The sun shines in Peaceful Valley
WRITTEN BY Elaine Macdonald
Sunshine Eustace resides on her ranch in Peaceful Valley, a rural equestrian community straddling the border between Acton and Palmdale. Eustace rides her horse, Max, on trails accessible in any direction from her property.
“I can ride Max to the center of the town of Acton or Tierra Subida in Palmdale. There are small dirt roads and trails connecting in every direction in Peaceful Valley. Peaceful Valley is a quiet, great place to live!” Eustace said.
Eustace works at Desert Haven in Lancaster as director of fleet facilities.
“I make sure that a fleet of 65 vehicles gets maintained and stays in safe working order,” Eustace said. “I am very mechanically inclined. I consider myself more of a fixer than a people person.
“The job is a perfect fit for me because of my background. My parents were cotton farmers in Pecos, Texas. I had no brothers, and I had to learn to fix equipment on the farm.
“I have a high aptitude for mechanical disciplines. I am exactly where I am supposed to be, and I am very thankful for what I have.
“Growing up on the farm we had some tough times. I remember my parents had to swap our two ponies for crop-dusting work. When my older sister moved to Lubbock, Texas, she started her own horse business.
“My visits with my sister were very special. All I wanted to do was spend time with the horses. I would take pleasure in watching or brushing the horses or picking up the manure. Being around the horses was like having Christmas every day.”
Eustace attended college in Denver and studied electronics. She worked in the field of digital equipment and computers. She received a promotion in 1989 and moved to Orange County in California.
“My home in Orange County was situated near Disneyland,” she said. “The location was too noisy and congested. I continued to move around Southern California looking for a home to settle down.
“I quit my job in computers and made a whole new career change within the same company. I missed the wide open spaces, rural lifestyle, and most of all I missed horses in my life. I eventually moved to the outskirts of Acton in Peaceful Valley and have been here since 1996.”
Presently Eustace owns two horses: Bo, a 24-year-old mare, and Max, a 10-year-old Haflinger gelding. Bo cannot be ridden or exercised due to her lameness and is a companion for Max.
“After my career change and move to Peaceful Valley, I started to look for a horse,” Eustace said. “I was very picky about what kind of horse I wanted. Inexpensive was on my list!
“I prayed so hard that God would find the right horse for me. I then found out that Max was for sale. His owner said that if I could not afford to pay for Max, she would give him to me.
“She said that finding a good home for Max was important. I told the lady that if my circumstances change, I will pay for Max. God answered my prayers.
“I got the job at Desert Haven and was able to give the woman the asking price for Max, my Haflinger. It was only the right thing to do!”
Eustace added that the Haflinger breed of horse originally comes from Austria. This breed is known to be tough, strong, and hardworking. The Austrian farmers used them for plowing their fields, pulling logs from the forests, and transporting their families.

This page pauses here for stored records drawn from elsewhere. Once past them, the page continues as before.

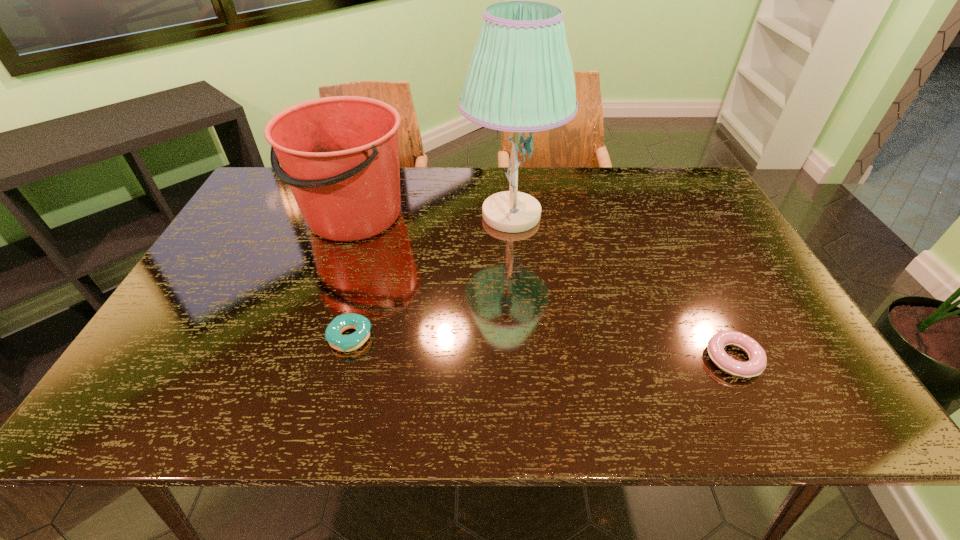 The image size is (960, 540). I want to click on vacant point located between the third object from left to right and the third shortest object, so click(x=432, y=215).

At what (x,y) coordinates should I click in order to perform the action: click on free space between the left doughnut and the bucket. Please return your answer as a coordinate pair (x, y). The image size is (960, 540). Looking at the image, I should click on (351, 276).

Locate an element on the screen. Image resolution: width=960 pixels, height=540 pixels. free space between the tallest object and the rightmost object is located at coordinates (622, 287).

This screenshot has height=540, width=960. I want to click on empty space between the second object from right to left and the right doughnut, so click(622, 287).

Locate an element on the screen. The width and height of the screenshot is (960, 540). free space that is in between the left doughnut and the rightmost object is located at coordinates (541, 348).

At what (x,y) coordinates should I click in order to perform the action: click on free space between the left doughnut and the rightmost object. Please return your answer as a coordinate pair (x, y). Looking at the image, I should click on (541, 348).

Locate an element on the screen. This screenshot has width=960, height=540. the closest object to the bucket is located at coordinates (520, 78).

Point out which object is positioned as the nearest to the bucket. Please provide its 2D coordinates. Your answer should be formatted as a tuple, i.e. [(x, y)], where the tuple contains the x and y coordinates of a point satisfying the conditions above.

[(520, 78)]

Where is `vacant area in the image that satisfies the following two spatial constraints: 1. on the back side of the lamp; 2. on the right side of the left doughnut`? vacant area in the image that satisfies the following two spatial constraints: 1. on the back side of the lamp; 2. on the right side of the left doughnut is located at coordinates (383, 215).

The entire family, including the children, was expected to handle this horse. Only those horses that could be handled by all members of the family were kept and bred. The Haflingers were selectively bred for their confirmation, temperament, hardiness, coloring and longevity.
The breeding practices from the past are evident today because of the modern Haflinger’s docile, good nature. This breed of horse is not as refined or flashy like some breeds. They are sometimes referred to as having a “princely face and a peasant behind” due to the size of the horse’s muscular hindquarters.
A horse, of course
“Max stands about 15 hands high and is a wide-structured horse,” Eustace said. “He is very jealous of my attention. When he sees me talking on the cell phone, he tries to take the phone out of my hand.
“Other times when I am talking to a friend, he nudges me with his nose to pay attention to him. Max loves to be the center of attention. He is a real character.
“He is very cooperative when I dress him up in costume. He actually smiles!” Eustace said. “In October, we participated in the ETI Corral 138 Spooky Ride and Costume Contest at the Barrel Springs Arena in Palmdale.
“I made a Joan of Arc costume for me and crafted a medieval jousting outfit for Max. I took my scissors and measuring tape out to the turn-out area to make the breastplate and body armor for Max.
“He stood still and lowered his head for me as I cut up and detailed his costume. He is a really nice horse and has such a good heart. I love him!”
There were 25 riders who attended the Spooky ride in costume. This was the second year that Eustace won first place in the costume contest. Her shining costume with silver helmet matched her horse’s outfit in the portrayal of the legendary French heroine.
“Max is a Parelli-trained horse. I had some issues with him when I first brought him home,” Eustace said. “I had trained with Pat Parelli’s Natural Horsemenship Program and have reached Level Two in training.
“I have many hours of trail riding on Max, and we have worked through our problems. Besides trail riding with Corral 138, I enjoy riding with the Free Spirit Riders, an equine group in Agua Dulce.
“I am looking forward to many more years of trail riding and camping out with my friends, and, of course, with my horse Max.”